• **Exercise requirements**: In the entries that follow, how many lines hold the string "Moskova"? Give only that number.
----
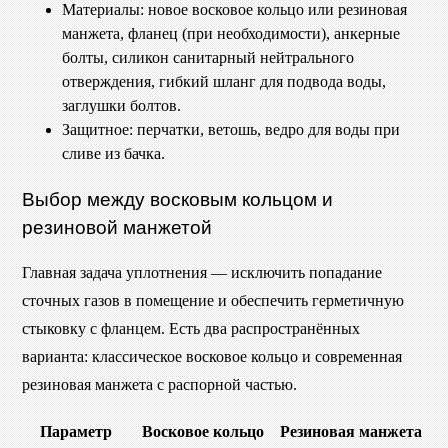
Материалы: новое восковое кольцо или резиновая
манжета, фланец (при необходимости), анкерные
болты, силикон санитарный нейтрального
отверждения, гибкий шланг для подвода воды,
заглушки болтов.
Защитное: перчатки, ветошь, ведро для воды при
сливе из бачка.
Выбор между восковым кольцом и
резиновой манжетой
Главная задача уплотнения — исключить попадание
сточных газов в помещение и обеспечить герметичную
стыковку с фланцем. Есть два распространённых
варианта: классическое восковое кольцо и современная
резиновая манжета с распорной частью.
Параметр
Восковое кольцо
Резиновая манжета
----
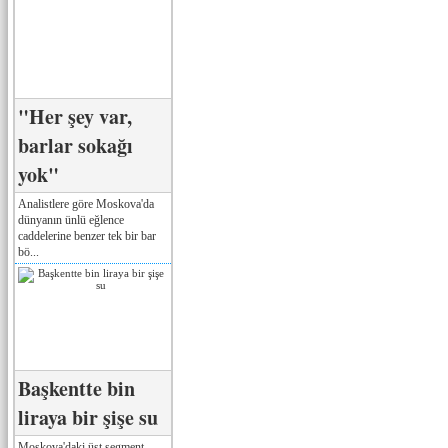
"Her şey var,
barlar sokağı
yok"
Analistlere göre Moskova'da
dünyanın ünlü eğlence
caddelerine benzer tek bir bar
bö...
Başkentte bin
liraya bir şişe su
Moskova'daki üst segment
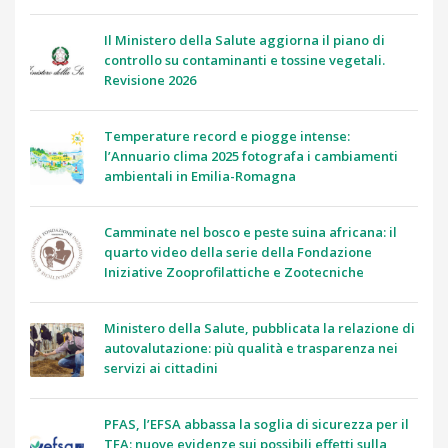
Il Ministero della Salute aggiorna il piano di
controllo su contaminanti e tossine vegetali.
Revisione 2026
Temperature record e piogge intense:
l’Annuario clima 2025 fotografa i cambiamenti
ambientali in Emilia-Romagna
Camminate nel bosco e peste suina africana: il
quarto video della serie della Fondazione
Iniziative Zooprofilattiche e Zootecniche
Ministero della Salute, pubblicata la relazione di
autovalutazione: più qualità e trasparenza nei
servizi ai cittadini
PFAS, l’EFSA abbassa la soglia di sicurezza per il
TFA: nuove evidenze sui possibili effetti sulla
----
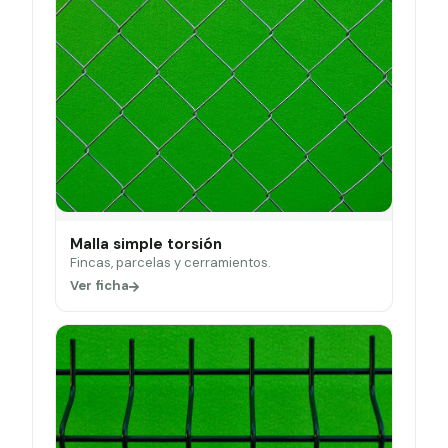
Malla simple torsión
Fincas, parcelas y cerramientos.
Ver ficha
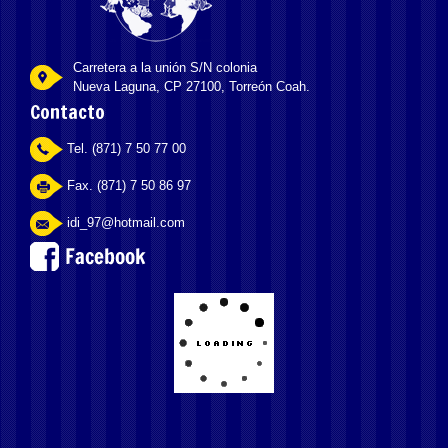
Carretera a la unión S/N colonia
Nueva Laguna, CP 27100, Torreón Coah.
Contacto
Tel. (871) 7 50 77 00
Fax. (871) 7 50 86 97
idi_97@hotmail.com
----
• **Answer**: 2